Oh Cumberland County, how did you get so lost? Can you not see the congestion in YOUR county? Some of the worst traffic I have experienced EVER was in Cumberland County (the Pike @ rush hour on a Friday...need I say more?).
County orders transit study
Probe to focus on gridlock
Tuesday, July 27, 2004
BY MATT MILLER
Of Our Carlisle Bureau
CARLISLE - For months, Cumberland County commissioners have been embroiled in a battle about the proposed Corridor One midstate commuter-rail system.
Still, they know there is much more to the county's transportation picture than whether a passenger train rumbles into the West Shore.
There are planes, trucks, cars -- and freight trains -- to consider, too.
So commissioners have ordered the county transportation authority to study every aspect of transportation affecting Cumberland and to devise options to deal with existing and anticipated problems.
"We all realize that transportation has to be at the top of this administration's priorities," Commissioner Rick Rovegno said.
The countywide exam, expected to take at least a year, will focus on issues from traffic gridlock to taking tractor-trailers off highways by giving companies more options to ship freight by rail.
It also is likely to address criticisms commissioners are voicing about Capital Area Transit, the region's bus provider.
The freight rail option is atop the commission's list because of a Norfolk Southern proposal to expand its freight service in the Northeast. Company officials have said that could take hundreds of thousands of trucks off the road and shift their cargoes to rail cars.
Commission Chairman Bruce Barclay called that an attractive option, especially if it cuts truck traffic on Interstate 81.
"For every truck you get off the road, that's a home run," Barclay said. "If that freight could be on a railroad track instead of the highway it would be beneficial to every resident of the county."
Commissioner Gary Eichelberger said increased freight rail use "would provide a far greater benefit for the dollar than Corridor One. ... I'd much rather take a truck off the road than a car."
A federal grant recently was secured to bring a rail spur to the Allen Distribution warehouse complex on Carlisle's west end, Eichelberger said, adding that more such initiatives are needed.
Rovegno said consideration should be given to encouraging the Pennsylvania Department of Transportation to create truck-dedicated lanes on I-81 to lessen the need for cars and tractor-trailers to mix.
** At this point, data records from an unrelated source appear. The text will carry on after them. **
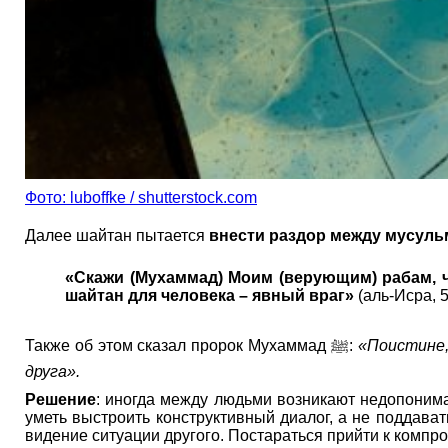
Фото: luboffke / shutterstock.com
Далее шайтан пытается
внести раздор между мусул
«Скажи (Мухаммад) Моим (верующим) рабам, 
шайтан для человека – явный враг»
(аль-Исра, 5
Также об этом сказал пророк Мухаммад ﷺ:
«Поистине,
друга».
Решение
: иногда между людьми возникают недопонима
уметь выстроить конструктивный диалог, а не поддават
видение ситуации другого. Постараться прийти к компро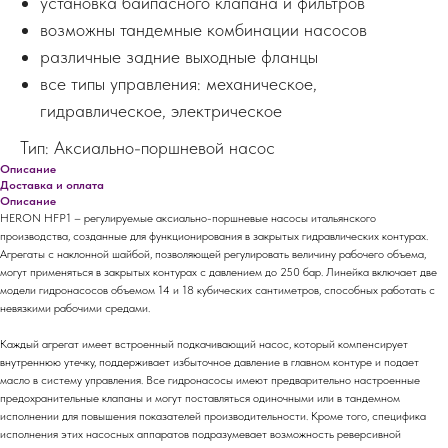
установка байпасного клапана и фильтров
возможны тандемные комбинации насосов
различные задние выходные фланцы
все типы управления: механическое,
гидравлическое, электрическое
Тип: Аксиально-поршневой насос
Описание
Доставка и оплата
Описание
HERON HFP1 – регулируемые аксиально-поршневые насосы итальянского
производства, созданные для функционирования в закрытых гидравлических контурах.
Агрегаты с наклонной шайбой, позволяющей регулировать величину рабочего объема,
могут применяться в закрытых контурах с давлением до 250 бар. Линейка включает две
модели гидронасосов объемом 14 и 18 кубических сантиметров, способных работать с
невязкими рабочими средами.
Каждый агрегат имеет встроенный подкачивающий насос, который компенсирует
внутреннюю утечку, поддерживает избыточное давление в главном контуре и подает
масло в систему управления. Все гидронасосы имеют предварительно настроенные
предохранительные клапаны и могут поставляться одиночными или в тандемном
исполнении для повышения показателей производительности. Кроме того, специфика
исполнения этих насосных аппаратов подразумевает возможность реверсивной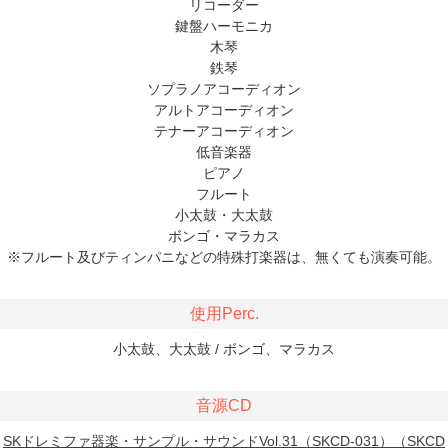
リコーダー
鍵盤ハーモニカ
木琴
鉄琴
ソプラノアコーディオン
アルトアコーディオン
テナーアコーディオン
低音楽器
ピアノ
フルート
小太鼓・大太鼓
ボンゴ・マラカス
※フルート及びティンパニなどの特殊打楽器は、無くても演奏可能。
使用Perc.
小太鼓、大太鼓 / ボンゴ、マラカス
音源CD
SKドレミファ器楽・サンプル・サウンドVol.31（SKCD-031）（SKCD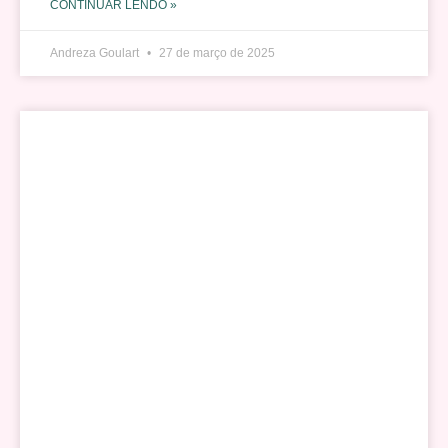
CONTINUAR LENDO »
Andreza Goulart
27 de março de 2025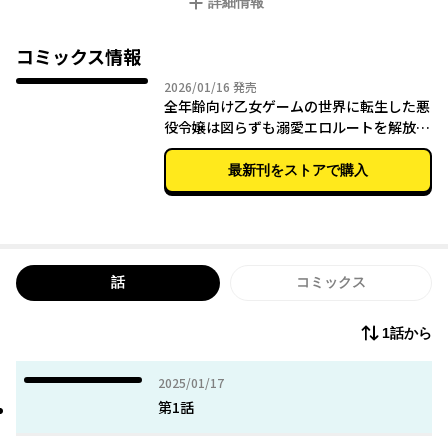
詳細情報
で……。それから毎日ジュリアス様が夢の中であれこれえっちな
ことを仕掛けてきてーーー！
夢の中で快楽堕ちさせようとしてくる最推しの王太子と、それか
コミックス情報
ら逃げたい悪役令嬢。夢×リアルのラブゲームスタート！
2026年01月16日
2026/01/16
発売
全年齢向け乙女ゲームの世界に転生した悪
役令嬢は図らずも溺愛エロルートを解放す
る 1
最新刊をストアで購入
話
コミックス
1話から
2025年01月17日
2025/01/17
第1話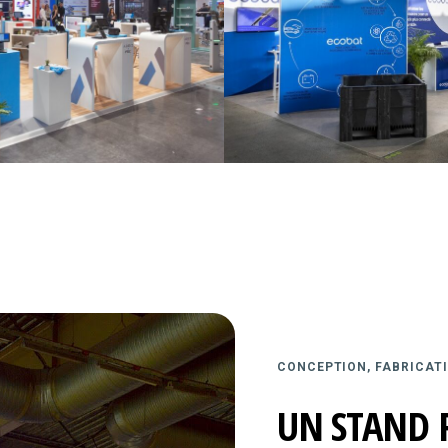
CONCEPTION, FABRICATI
UN STAND 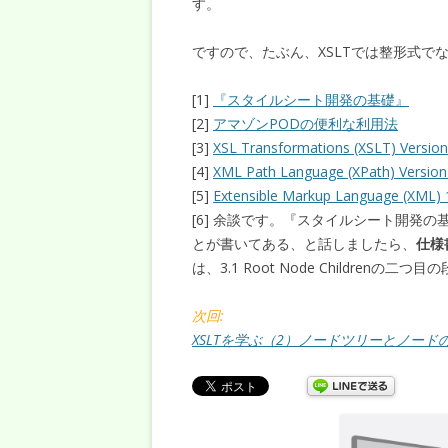
す。
ですので、たぶん、XSLTでは整形式で
[1]
『スタイルシート開発の基礎』
[2]
アマゾンPODの便利な利用法
[3]
XSL Transformations (XSLT) Version
[4]
XML Path Language (XPath) Version
[5]
Extensible Markup Language (XML) 1
[6] 余談です。『スタイルシート開発の基
とが書いてある、と話しましたら、
仕様
は、3.1 Root Node Children
次回:
XSLTを学ぶ（2）ノードツリーとノード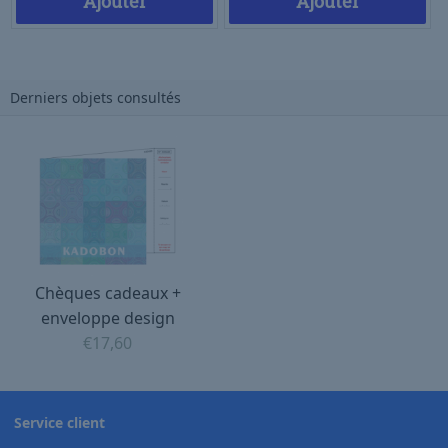
Ajouter
Ajouter
Derniers objets consultés
Chèques cadeaux +
enveloppe design
€
17,60
Service client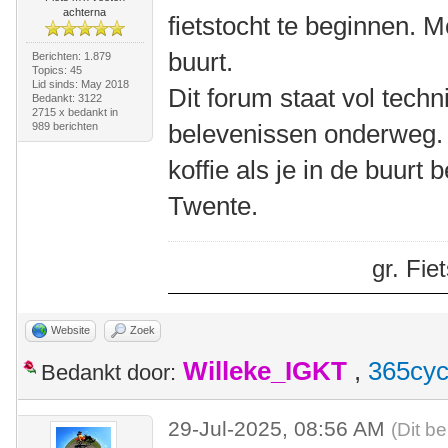
achterna
fietstocht te beginnen. M
buurt.
Berichten: 1.879
Topics: 45
Lid sinds: May 2018
Dit forum staat vol tech
Bedankt: 3122
2715 x bedankt in
belevenissen onderweg.
989 berichten
koffie als je in de buurt
Twente.
gr. Fi
Website
Zoek
Willeke_IGKT
,
365cyc
Bedankt door:
29-Jul-2025, 08:56 AM
(Dit be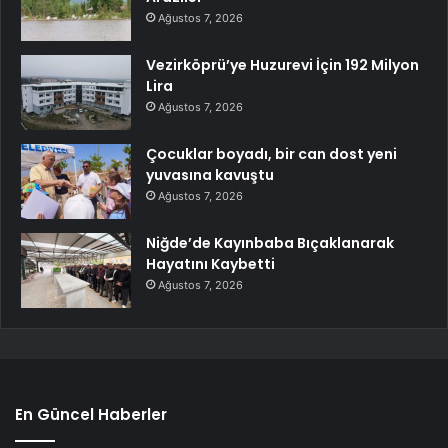
Ağustos 7, 2026
Vezirköprü’ye Huzurevi İçin 192 Milyon
Lira
Ağustos 7, 2026
Çocuklar boyadı, bir can dost yeni
yuvasına kavuştu
Ağustos 7, 2026
Niğde’de Kayınbaba Bıçaklanarak
Hayatını Kaybetti
Ağustos 7, 2026
En Güncel Haberler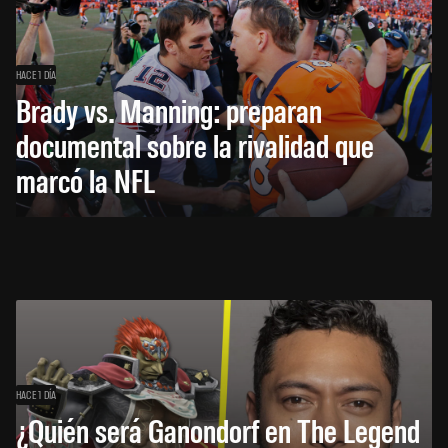
HACE 1 DÍA
Brady vs. Manning: preparan
documental sobre la rivalidad que
marcó la NFL
HACE 1 DÍA
¿Quién será Ganondorf en The Legend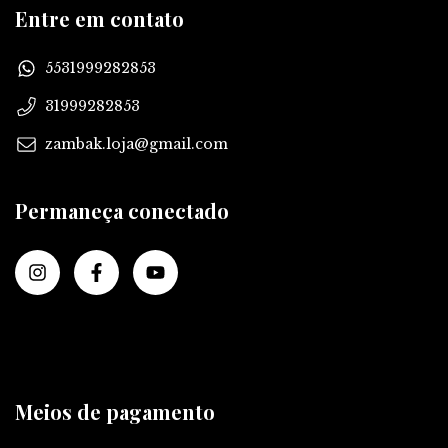
Entre em contato
5531999282853
31999282853
zambak.loja@gmail.com
Permaneça conectado
Meios de pagamento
The old Cumberland Valley Railroad bridge could become part of a "bus-dedicated route" to give commuters a better, faster option to travel between Harrisburg and the West Shore, he said.
Serious steps to promote car-pooling and to encourage the state and other major employers to stagger employee work schedules to shift traffic away from rush hours also might ease pressure on the highways, Rovegno said.
Barclay said the Carlisle Airport must be examined as well because the privately owned strip in South Middleton Twp. is important economically to the county's midsection.
All three commissioners said CAT should be more innovative to attract riders and called for more turnover in the membership of its board.
"CAT needs an injection of new blood," Rovegno said.
Dick Miller, chairman of the CAT board, said the makeup of the seven-member panel is up to commissioners in Dauphin and Cumberland counties and Harrisburg city officials. Harrisburg and Cumberland each appoint two members for four-year terms and Dauphin County names three members.
Miller called Cumberland's transit study a "positive step" and offered CAT's advice and information.
"I'd welcome any input they have. We try a lot of different things, but if they have other ideas, we'll welcome them," he said.
James Szymborski, executive director of the Tri-County Regional Planning Commission, said Cumberland's study won't have to start from scratch.
His agency released a regional transportation plan in late 2003, he said, and the Harrisburg Area Transportation Study addresses many crucial transit concerns in its 2005-08 project list.
Szymborski agreed that transportation is the midstate's No. 1 issue "because of the press it has received and the [traffic] congestion people are experiencing."
Many problems are due to poor or nonexistent planning that "destroyed the functionality of roads," such as the Carlisle Pike on the West Shore, he said. Such roads were intended as through-ways, he said, but instead are choked with driveways.
"We need to convince developers and municipalities that they have to take a close look at where these projects are and the traffic they will generate," Szymborski said. "We're starting to see that attitudinal change."
Eichelberger said one aim of Cumberland's study -- an aim likely to be popular with motorists -- will be to find ways to eliminate the many traffic choke points that irritate commuters.
"It's not that you need one big solution," he said. "You need plenty of little solutions."